Legislation this Session Could Improve Education Policies

When it comes to education legislation this session, the stars of the show are the proposals to create universal Education Savings Accounts (ESAs) to provide more school choice options for parents. Those bills continue to move through the process, and we will have a more complete look at those shortly.

But in the meantime, there are other bills that might not be taking the limelight but seek to address a number of issues of importance in improving educational outcomes, increasing educational attainment, expanding other school choice opportunities, and meeting critical workforce needs.

These bills don’t rise to the level of sweeping reforms like the ESA bills or other major legislation like we sometimes have seen in the past, but many are significant. They include a substantive update of Louisiana’s charter school laws, expansion of a relatively new financial aid program for adults in the workforce, and targeted initiatives to improve early math skills.

If this legislation is approved and funded, this session could very well be seen as a significant one for education, beyond the major changes that the broad availability of ESAs would bring.

Charter Schools

  • HB 78 & SB 47: Permit eligible charter schools working with community and corporate partnerships to apply directly to BESE for approval and in doing so serve a wider number of students beyond the confines of a single school district.
  • HB 708: Removes the unique quota requirements that are in current law which mandate that charter schools enroll a certain percentage of students with exceptionalities and economically disadvantaged students. It replaces the quotas with more enforceable enrollment safeguards to help ensure that all types of students are being served.
  • SB 316 : Extends initial authorization of charter schools from four to five years, initial review from three to four years, and makes some changes to the charter renewal process. This will give charter schools a more reasonable amount of time to demonstrate that they are showing progress with students who are struggling in their studies.
  • SB 321: Creates a fund within the Department of Education where revenues raised (through appropriations, grants, donations, etc.) can be distributed as low-interest loans to charter schools to fund various start-ups, facility, equipment and other needs to expand charter school seats.
  • SB 350 & 362: Provide a much-needed update to Louisiana’s charter school law, remove outmoded language, and more clearly define what charter school “autonomy” means.
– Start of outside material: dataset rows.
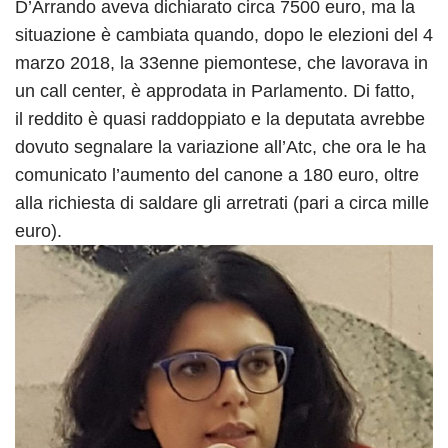
D’Arrando aveva dichiarato circa 7500 euro, ma la
situazione è cambiata quando, dopo le elezioni del 4
marzo 2018, la 33enne piemontese, che lavorava in
un call center, è approdata in Parlamento. Di fatto,
il reddito è quasi raddoppiato e la deputata avrebbe
dovuto segnalare la variazione all’Atc, che ora le ha
comunicato l’aumento del canone a 180 euro, oltre
alla richiesta di saldare gli arretrati (pari a circa mille
euro).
Literacy, Numeracy & Tutoring

  • HB 244: Expands the grade eligibility, generally to 12th grade, for students to participate in the Steve Carter Literacy Program. It also increases funds available to parents for additional tutoring from $1,000-$1,500 and expands the program to include math.
  • HB 267: Provides for numeracy screeners, interventions, curricula, parent reporting, and improvement plans in grades K-3 to ensure that students have mastered foundational math skills in the early grades. It is similar to the current program to enhance early reading skills, which to date has proven highly successful.
  • SB 288 : Defines what “high-dosage tutoring” means with respect to an existing program aimed to help students who have not reached the level of “Mastery” in various subject areas. It also expands the program to serve all students in grades K-12, instead of just elementary and middle school. Funding for the program has been subject to appropriation or the availability of federal funds.
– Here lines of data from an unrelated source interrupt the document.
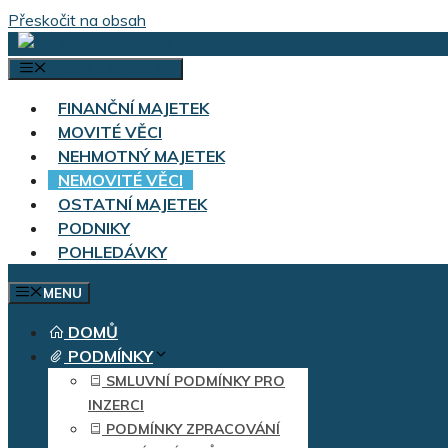
Přeskočit na obsah
VÝBĚR KATEGORIÍ
FINANČNÍ MAJETEK
MOVITÉ VĚCI
NEHMOTNÝ MAJETEK
NEMOVITÉ VĚCI
OSTATNÍ MAJETEK
PODNIKY
POHLEDÁVKY
MENU
DOMŮ
PODMÍNKY
SMLUVNÍ PODMÍNKY PRO
INZERCI
PODMÍNKY ZPRACOVÁNÍ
  • HB 728: Lowers the age eligibility for participation in the M.J. Foster Promise Award program from 21 to 17. While the M.J. Foster program is primarily focused on providing skills training for adults, this will provide some additional level of financial aid for students in high school.
  • HB 862: Gives higher education management boards more flexibility to provide for differential tuition amounts for professional and graduate programs and undergraduate programs that are determined to be “high-cost.” Typically, these are expensive programs for institutions to offer, but are important for meeting the state’s workforce needs.
  • SB 272 : Increases the annual expenditure cap in the M.J. Foster Promise Award program from $10.5 to $40 million and caps the amount available to proprietary schools to 25% of the total. Funding for this program is subject to appropriation, but under current law if funds from other sources became available above the $10.5 million cap, they could not be spent.
  • SB 293: Provides that the Louisiana Workforce Commission will coordinate the delivery of business workforce solutions through the various workforce and educational agencies of the state.

To be sure, there are some troubling pieces of legislation, as there always are. But this slate of bills, though not as sweeping as we sometimes see, offers the promise of improving several education policies for the benefit of our students and those who need further skills training to contribute to the wellbeing of our state.